Phase Three: Molecule Lifecycle Brief
14th Feb 2023
Supporting regulatory approval through high integrity processes and data
Reaching phase III clinical trials is a significant accomplishment for pharmaceutical organisations. And yet, only 25-30% of drug products progress past this phase.2 To maintain momentum and progress organisations must take care to ensure continued quality, safety and compliance during phase III, efficiently and effectively overcoming any potential issues before receiving commercial approval.
In addition, phase III is a critical time for organisations to start preparing for commercial-scale manufacturing. It is important to consider new drug application requirements and proactively plan ahead to ensure a seamless scale-up. The right outsourced partner is essential at this phase, particularly one that possesses a dynamic blend of manufacturing and regulatory expertise to support phase III requirements and prepare for your product’s new phase.
Below are some key areas that can present challenges for pharmaceutical and biotechnology organisations through phase III clinical trials:
Full-lifecycle continuity
During phase III, organisations must begin to proactively plan for commercial-scale manufacturing. At the same time, phase III offers the opportunity to make adjustments before a product reaches the market, including addressing inefficiencies in earlier stages and finding ways to overcome them. In order to navigate phase III seamlessly, look for a partner that has a comprehensive and proven understanding of the pharmaceutical product lifecycle—including full, commercial manufacture.
Balancing speed and quality
Part of the reason for high failure in phase III is a widespread tendency to rush into this phase upon success in phase II.2 While speed is critical, it is also exceedingly important to maintain high quality, safety and efficacy. It is imperative that organisations resist rushing into phase III without first addressing careful dosage selection, study design, data collection,2 and other key considerations that can risk approval if overlooked. The right partner can help you surface and address these considerations while maintaining momentum.
Scale-up challenges
Phase III trials involve significantly more individuals than phases I and II, and organisations must be prepared to manufacture their products at a larger scale to meet clinical supply requirements. This brings about additional safety and efficiency considerations that may not have surfaced in earlier phases. Make sure to identify a partner that can help you design safe and scalable processes early on, and ensure quality manufacturing at any scale.
NDA submission
After successful phase III trials, organisations are required to file a comprehensive New Drug Application (NDA) to begin commercial sales.3 This submission requires detailed information about the product, beginning with early phase development. In order to support a successful NDA submission, your outsourced partner must provide extensive regulatory expertise as well as a deep understanding of API development and manufacturing best practices.
At Sterling, we have supported leading pharmaceutical and biotechnology organisations through successful phase III clinical trials. We hold a strong track record of empowering our customers as they prepare to shift from clinical-scale manufacturing to full commercialisation. Most importantly, as a PDMO®, or partnership development and manufacturing organisation, we deliver the level of scientific collaboration needed to enhance our customers’ success at every stage.

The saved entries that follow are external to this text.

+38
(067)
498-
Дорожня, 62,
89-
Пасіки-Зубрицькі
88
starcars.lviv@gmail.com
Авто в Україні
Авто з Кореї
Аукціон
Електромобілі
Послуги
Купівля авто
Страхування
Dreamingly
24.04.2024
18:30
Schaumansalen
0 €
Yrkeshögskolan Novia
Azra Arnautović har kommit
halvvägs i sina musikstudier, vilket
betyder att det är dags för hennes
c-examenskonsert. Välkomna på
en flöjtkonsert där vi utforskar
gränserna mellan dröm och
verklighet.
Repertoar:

Maximising success at every stage
Service
We pride ourselves on being easy to do business with, removing layers of complexity, maximising flexibility and adaptability to your requirements, and doing what we say we will do—again and again.
Passion
We promise to treat your molecule as our own, drive progress by continually exploring new and emerging capabilities, and do the right thing for people and planet.
Science
We combine our expertise in complex and hazardous chemistry, our world-class facilities, and our full lifecycle capabilities to place scientific excellence at the core of every solution we deliver.

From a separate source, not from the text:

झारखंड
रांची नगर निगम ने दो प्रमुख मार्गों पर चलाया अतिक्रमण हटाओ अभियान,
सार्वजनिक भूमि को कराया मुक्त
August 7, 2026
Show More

At Sterling, we have the specialised teams, state-of-the art facilities and equipment, and extensive expertise to support our customers’ molecules through every stage of their journey to market—from early phase development through to full commercial manufacturing.
Here’s how we support our customers through phase III clinical trials:
With a deep knowledge of the full pharmaceutical lifecycle, we help our customers see phase III in the context of their entire programme. By continually refining and optimising processes throughout a project, as well as designing them to be safe and scalable in anticipation of large-scale manufacturing, we position our customers for success during phase III and beyond.
We understand the importance of speed on a product’s journey through clinical trials, but we also know that quality must always come first. Our team helps customers generate all of the necessary data for phase III trials, and we harness this data to support continued process optimisation and anticipate potential challenges along the way. As our customers enter phase III, we help them find an optimal balance between speed, quality and cost to maximise their chances of approval.
Our strengths and capabilities spanning the entire molecule lifecycle enable us to scale up our customers’ products while ensuring continued safety, quality and efficiency. We offer cGMP manufacturing expertise and the ability to support a wide range of manufacturing considerations, including milling, hazardous chemistry, continuous processing and more.
Our combination of analytical and regulatory expertise enables us to deliver all of the detail required to support successful NDA submissions. We harness deep familiarity with regulatory requirements around the world and process validation to compile comprehensive data and offer guidance for our customers. In addition, our CMC team can review data to draft the CMC portion of NDA submissions to make our customers’ lives easier.